It’s a Computing Revolution in the Liberal Arts
Liberal arts majors are increasingly skipping computer science “lite” classes for the more rigorous ones meant for computer science majors. And for good reason. New methods in machine learning and text mining are turning text into data that can be analyzed computationally, giving English majors studying literary works, history majors analyzing past records, and economics majors examining financial trends powerful new ways to change how their fields are studied.
In response, Columbia’s Computer Science Department last year introduced a new class, Computing in Context, to teach computer science in a way that is both rigorous and relevant to specific liberal arts disciplines. Aimed at students who may not otherwise take computer science, it is a hybrid course taught by a team of Columbia professors and is the first of its kind to combine lectures in basic computer science with lectures and projects applying those methods to multiple disciplines within the humanities and social sciences.
The class is the brainchild of Adam Cannon, who during 15 years of teaching introductory computer science at the Engineering School has seen the number of liberal arts students in his classes climb. “These students don’t want an appreciation of computer science; they want to apply computing techniques in their own fields. And they’re going to change those fields because they can think about them differently. This is the beginning of a revolution in liberal arts,” says Cannon.

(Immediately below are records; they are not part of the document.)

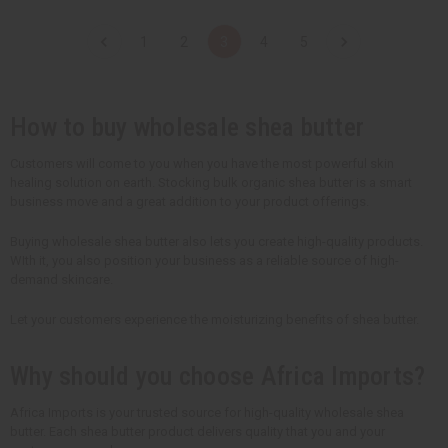
a
a
a
a
n
n
n
n
t
t
t
t
1
2
3
4
5
i
i
i
i
t
t
t
t
y
y
y
y
o
o
o
o
f
f
f
f
u
u
u
u
How to buy wholesale shea butter
n
n
n
n
d
d
d
d
e
e
e
e
Customers will come to you when you have the most powerful skin
f
f
f
f
healing solution on earth. Stocking bulk organic shea butter is a smart
i
i
i
i
n
n
n
n
business move and a great addition to your product offerings.
e
e
e
e
d
d
d
d
Buying wholesale shea butter also lets you create high-quality products.
WIth it, you also position your business as a reliable source of high-
demand skincare.
Let your customers experience the moisturizing benefits of shea butter.
Why should you choose Africa Imports?
Africa Imports is your trusted source for high-quality wholesale shea
butter. Each shea butter product delivers quality that you and your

First they have to think like computer scientists. At its core, computer science is about structuring a problem into individual component parts that can be solved by computer. It entails critical and abstract thinking that is by itself a powerful method of organizing and analyzing information. Computational thinking can be learned and is part of all computer science classes, but most focus on numeric, not text, processing, and projects may not be relevant to liberal arts students.
Cannon’s class introduces context. While teaching basic concepts—functions, objects, arrays—and programming in Python, it inserts modules, or tracks, each created by a humanities or social sciences professor to show how computing concepts apply to a specific discipline.

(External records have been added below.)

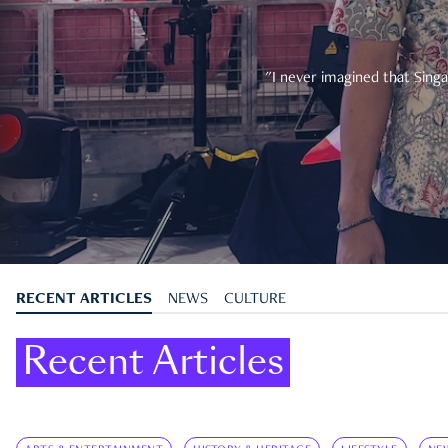
"I never imagined that Singa
RECENT ARTICLES
NEWS
CULTURE
Recent Articles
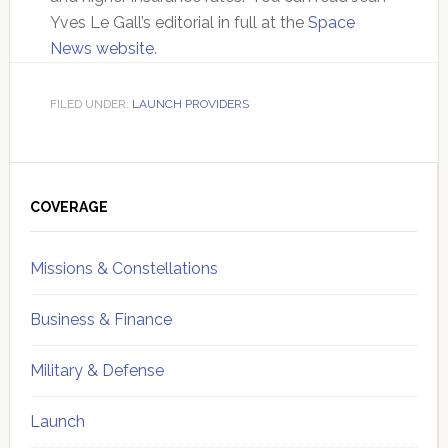
Yves Le Gall’s editorial in full at the
Space
News website
.
FILED UNDER:
LAUNCH PROVIDERS
Primary
Sidebar
COVERAGE
Missions & Constellations
Business & Finance
Military & Defense
Launch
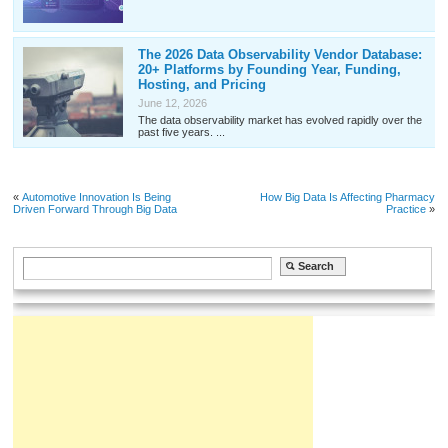
The 2026 Data Observability Vendor Database:
20+ Platforms by Founding Year, Funding,
Hosting, and Pricing
June 12, 2026
The data observability market has evolved rapidly over the
past five years. ...
«
Automotive Innovation Is Being
How Big Data Is Affecting Pharmacy
Driven Forward Through Big Data
Practice
»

Each track is taught live once, with the material digitized for future classes that adapt the flipped classroom approach: students digest the context-specific material online, aided by teaching assistants who lead discussions and active learning tasks.
Three tracks are offered now—digital humanities (Dennis Tenen), social science (Matthew Jones), and econ financing (Karl Sigman)—with more planned. Students all learn the same basic skills but apply them in different ways and to different projects, with social science students rating the centrality of U.S. pre-revolutionary leaders, econ students modeling the price of options, and digital humanities students constructing algorithms to automatically grade essays.
The class debuted in Spring 2015 with all 150 slots filled. The gender split was 50/50, unusual for a computer science class; 100% were liberal arts students. Reasons to enroll differed. “Even if you don’t do computer science, you will probably interact with people who are techy, so it’s important to communicate with programmers on their own level,” says student Christina Cheung.
Suzen Fylke had enrolled for computer science before but never followed through. “I didn’t feel programming was for me, so the regular class was a little intimidating. Computing in Context offered an easier entry point since half the class was analysis on topics I was familiar with. Maybe I wouldn’t be good at the computer science part, but I knew I could do the analysis part.” For her, the class has been life changing. Fylke took it spring 2015 just before graduating with a degree in American Studies and has since enrolled in Hunter College to study computational linguistics.
Demand for the class is expected to grow. Cannon hopes someday 90% of all students enroll in a computer science class. Says Cannon: “It’s exciting to think students coming out of this course are going to be faculty in 10 years. And they are going to have the computational skills to change their disciplines. That’s when I’ll feel this class is really successful.”